Before, we already introduced the Nike Chalkbot used to add supporting and commercial texts to the streets during the Tour de France. Here’s a new public domain printing installation, this time made for vertical surfaces.

Facadeprinter, Westhafen, Berlin
The Facadeprinter is a simple, software controlled robot. It consists of a two-axis turntable and a print head (paintball machine) which is powered by compressed air. This piece of ink-jet artillery is an German invention supported by the state of Baden-Württemberg. The project is about inventing a new print media. It’s an ink-jet printer in architectonical dimensions. The printer shoots the picture dot by dot from a remote distance on a selected surface. Particularly inaccessible, format-less and uneven surfaces thereby can be printed. Graphic design becomes architecture.

Facadeprinter
The website explains how it all works:

“The device is operated through a touchscreen. Vector or pixel graphics can be loaded from the USB ports. With help of a build in camera the user can take a photo from the target area and then overlap it with a print preview. Therefore changes to alignment and scalings can be done easily. Afterwards the processor of the build in computer calculates the move in consideration of perspective distortion and the flight path of the balls. The distance to the wall is measured by an external infrared meter and then put in manually.”
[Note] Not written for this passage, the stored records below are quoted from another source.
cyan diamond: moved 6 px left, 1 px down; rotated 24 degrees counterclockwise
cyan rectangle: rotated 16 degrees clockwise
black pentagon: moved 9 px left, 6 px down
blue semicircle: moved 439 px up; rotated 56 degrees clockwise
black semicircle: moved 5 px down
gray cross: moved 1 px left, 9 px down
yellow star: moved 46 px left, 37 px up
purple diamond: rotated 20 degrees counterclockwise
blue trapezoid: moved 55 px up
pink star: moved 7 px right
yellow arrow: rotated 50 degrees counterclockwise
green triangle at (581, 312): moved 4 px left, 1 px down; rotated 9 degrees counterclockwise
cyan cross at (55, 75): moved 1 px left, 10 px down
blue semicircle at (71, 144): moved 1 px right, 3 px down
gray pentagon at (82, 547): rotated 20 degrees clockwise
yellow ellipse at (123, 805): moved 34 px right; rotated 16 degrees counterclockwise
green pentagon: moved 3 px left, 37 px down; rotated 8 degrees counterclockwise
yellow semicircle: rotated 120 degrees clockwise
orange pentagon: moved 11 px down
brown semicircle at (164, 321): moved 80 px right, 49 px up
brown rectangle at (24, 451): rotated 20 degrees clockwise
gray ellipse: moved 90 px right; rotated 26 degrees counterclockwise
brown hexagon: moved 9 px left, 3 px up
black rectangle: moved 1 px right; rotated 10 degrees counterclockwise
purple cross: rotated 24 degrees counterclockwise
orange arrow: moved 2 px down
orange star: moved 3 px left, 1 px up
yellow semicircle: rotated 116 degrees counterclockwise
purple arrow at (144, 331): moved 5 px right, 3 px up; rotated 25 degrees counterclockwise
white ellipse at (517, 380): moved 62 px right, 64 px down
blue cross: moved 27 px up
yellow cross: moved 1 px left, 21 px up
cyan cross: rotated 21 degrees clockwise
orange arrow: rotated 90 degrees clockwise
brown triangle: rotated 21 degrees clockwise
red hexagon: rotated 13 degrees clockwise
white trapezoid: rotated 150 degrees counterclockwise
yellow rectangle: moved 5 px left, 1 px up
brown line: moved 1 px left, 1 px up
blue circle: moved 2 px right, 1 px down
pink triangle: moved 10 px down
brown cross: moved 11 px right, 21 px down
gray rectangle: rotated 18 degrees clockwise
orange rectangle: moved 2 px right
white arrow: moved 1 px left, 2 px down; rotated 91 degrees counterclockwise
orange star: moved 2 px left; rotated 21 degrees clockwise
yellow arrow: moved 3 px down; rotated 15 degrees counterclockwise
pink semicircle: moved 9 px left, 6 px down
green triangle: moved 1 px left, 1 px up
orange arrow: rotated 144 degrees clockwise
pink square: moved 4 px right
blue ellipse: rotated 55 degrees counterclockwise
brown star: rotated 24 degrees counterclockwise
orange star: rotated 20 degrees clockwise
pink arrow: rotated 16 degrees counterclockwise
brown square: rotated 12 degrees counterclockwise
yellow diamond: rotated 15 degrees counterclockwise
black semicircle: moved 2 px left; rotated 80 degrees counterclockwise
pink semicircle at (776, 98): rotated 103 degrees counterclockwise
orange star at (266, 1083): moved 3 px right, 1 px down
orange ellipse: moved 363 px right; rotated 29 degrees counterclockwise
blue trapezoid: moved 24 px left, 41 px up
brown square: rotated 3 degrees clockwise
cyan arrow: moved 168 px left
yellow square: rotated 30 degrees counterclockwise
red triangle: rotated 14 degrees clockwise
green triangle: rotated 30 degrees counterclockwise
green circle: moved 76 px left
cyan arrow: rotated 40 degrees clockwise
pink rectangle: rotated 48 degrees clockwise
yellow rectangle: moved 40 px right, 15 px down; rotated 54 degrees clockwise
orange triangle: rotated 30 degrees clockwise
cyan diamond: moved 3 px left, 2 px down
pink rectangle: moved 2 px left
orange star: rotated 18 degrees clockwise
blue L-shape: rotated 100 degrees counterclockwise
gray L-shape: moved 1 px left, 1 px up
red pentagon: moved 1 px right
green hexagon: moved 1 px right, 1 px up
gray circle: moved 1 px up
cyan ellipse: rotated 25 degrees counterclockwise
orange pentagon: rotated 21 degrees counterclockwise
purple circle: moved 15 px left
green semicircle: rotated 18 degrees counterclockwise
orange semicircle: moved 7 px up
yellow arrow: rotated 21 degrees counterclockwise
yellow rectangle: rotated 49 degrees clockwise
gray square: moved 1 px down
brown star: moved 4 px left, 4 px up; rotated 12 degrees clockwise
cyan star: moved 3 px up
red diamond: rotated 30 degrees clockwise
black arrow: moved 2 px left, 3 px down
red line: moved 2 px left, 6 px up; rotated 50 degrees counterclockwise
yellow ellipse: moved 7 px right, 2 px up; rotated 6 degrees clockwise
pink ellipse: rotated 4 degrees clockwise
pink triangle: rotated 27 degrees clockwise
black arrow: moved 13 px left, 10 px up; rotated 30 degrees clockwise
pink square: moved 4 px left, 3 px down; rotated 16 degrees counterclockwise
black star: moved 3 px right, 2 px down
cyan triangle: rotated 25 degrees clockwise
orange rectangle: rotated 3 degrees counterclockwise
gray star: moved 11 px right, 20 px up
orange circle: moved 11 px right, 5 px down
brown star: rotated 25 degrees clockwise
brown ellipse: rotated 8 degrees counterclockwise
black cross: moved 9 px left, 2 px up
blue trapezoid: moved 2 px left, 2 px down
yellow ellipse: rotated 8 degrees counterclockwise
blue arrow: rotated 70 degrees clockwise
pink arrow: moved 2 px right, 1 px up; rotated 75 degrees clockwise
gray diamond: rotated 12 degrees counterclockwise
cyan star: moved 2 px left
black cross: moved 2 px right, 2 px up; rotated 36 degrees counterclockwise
The Facadeprinter is yet not available to buy, but it can be booked (tip for New Years Eve). And I believe those guys saying that the printing process itself is fun. Besides that, the Facadeprinter makes use of comparatively cheap large-scale printing technology. It looks to be perfect for large scale communication in the urban realm. Therefore it can be easily used for street marketing purposes. The color dots have a diameter of 4-7 centimeters. The maximal print distance is 15 meters and the maximal print height is 8 meters.